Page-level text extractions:
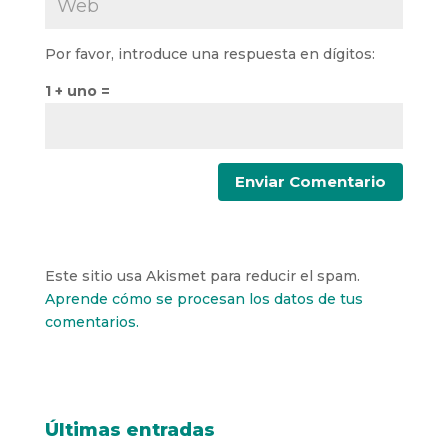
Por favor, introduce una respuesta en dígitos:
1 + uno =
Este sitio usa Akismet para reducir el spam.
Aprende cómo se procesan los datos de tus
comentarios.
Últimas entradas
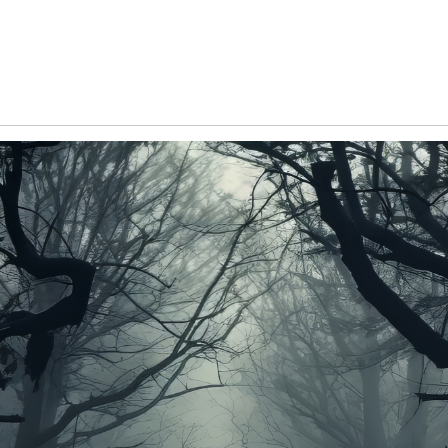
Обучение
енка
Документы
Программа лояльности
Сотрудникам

--

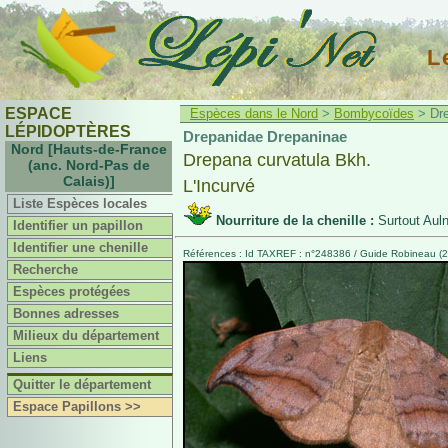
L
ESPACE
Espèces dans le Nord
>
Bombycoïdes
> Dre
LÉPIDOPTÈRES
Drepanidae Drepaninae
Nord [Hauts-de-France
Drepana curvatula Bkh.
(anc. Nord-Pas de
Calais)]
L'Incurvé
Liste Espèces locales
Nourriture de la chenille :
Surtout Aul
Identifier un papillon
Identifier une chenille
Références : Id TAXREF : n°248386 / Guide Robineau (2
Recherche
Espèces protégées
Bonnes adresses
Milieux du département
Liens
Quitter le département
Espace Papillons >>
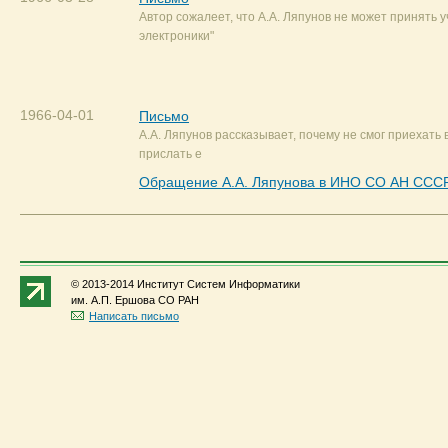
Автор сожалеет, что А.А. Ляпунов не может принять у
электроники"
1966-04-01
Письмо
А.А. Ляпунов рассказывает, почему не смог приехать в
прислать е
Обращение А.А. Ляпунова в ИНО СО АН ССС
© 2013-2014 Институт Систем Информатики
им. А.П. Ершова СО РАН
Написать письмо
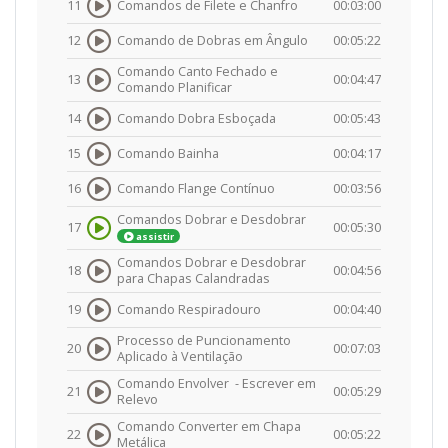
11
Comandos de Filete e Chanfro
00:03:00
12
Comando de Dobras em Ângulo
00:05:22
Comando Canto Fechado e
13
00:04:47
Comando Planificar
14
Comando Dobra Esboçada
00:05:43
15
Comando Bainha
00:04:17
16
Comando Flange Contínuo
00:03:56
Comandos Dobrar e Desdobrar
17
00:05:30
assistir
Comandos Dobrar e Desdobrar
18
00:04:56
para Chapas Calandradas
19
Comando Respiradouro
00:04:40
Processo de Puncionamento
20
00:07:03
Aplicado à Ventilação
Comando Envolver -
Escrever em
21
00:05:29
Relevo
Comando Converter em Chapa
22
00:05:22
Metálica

==

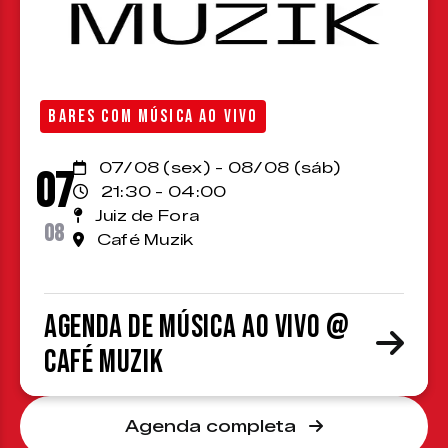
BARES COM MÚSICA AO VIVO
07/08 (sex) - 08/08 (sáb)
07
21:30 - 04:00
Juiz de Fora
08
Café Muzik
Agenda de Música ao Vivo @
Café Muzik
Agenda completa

■ **Task goal**
The answer must be all the lines above that hold the word "chenille".

■ **Solution for this exercise**
Nourriture de la chenille :
Identifier une chenille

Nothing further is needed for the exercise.